Marina South MRT station is a non-operational underground Mass Rapid Transit station on the Thomson–East Coast Line. Situated in Straits View and Marina South, Singapore, it is located close to Marina South Pier. First announced in August 2012 as part of the Thomson Line (TSL), the station was constructed as part of TEL Phase 3 (TEL3) with the merger of the TSL and the Eastern Region Line (ERL).

Initially slated to open along with the rest of the TEL3 stations, it was announced in November 2021 that the station would only open when its surrounding areas were further developed, even though it had been structurally completed. Since operations for TEL3 began on 13 November 2022, trains have skipped this station and continued towards Gardens By The Bay or Marina Bay.

==History==
Marina South station was first announced as part of the 22-station Thomson Line on 29 August 2012. In July 2014, the Land Transport Authority (LTA) awarded the contract for the design and construction of the station and associated tunnels to a joint venture between Sinohydro Corp and Sembcorp Design and Construction at S$488 million (US$ million).

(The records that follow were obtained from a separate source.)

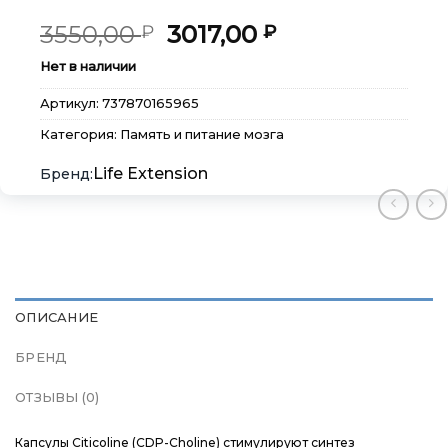
Первоначальная
Текущая
3550,00
3017,00
₽
₽
цена
цена:
Нет в наличии
составляла
3017,00 ₽.
3550,00 ₽.
Артикул:
737870165965
Категория:
Память и питание мозга
×
×
×
Меню
Меню
Меню
Life Extension
Каталог
Каталог
Каталог
Бренды
Бренды
Бренды
Подарочные сертификаты
Подарочные сертификаты
Подарочные сертификаты
ОПИСАНИЕ
Магазины
Магазины
Магазины
БРЕНД
ОТЗЫВЫ (0)
Контакты
Контакты
Контакты
Капсулы Citicoline (CDP-Choline) стимулируют синтез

On 15 August 2014, the LTA further announced that the TSL would merge with the Eastern Region Line to form the Thomson–East Coast Line (TEL). Marina South station, part of the proposed line, would be constructed as part of TEL3, consisting of 13 stations between Mount Pleasant and Gardens by the Bay.

With restrictions imposed on construction due to the COVID-19 pandemic, the TEL3 completion date was pushed to 2022. On 23 November 2021, it was announced that the station's opening would be pushed to a later date until its surrounding areas were further developed.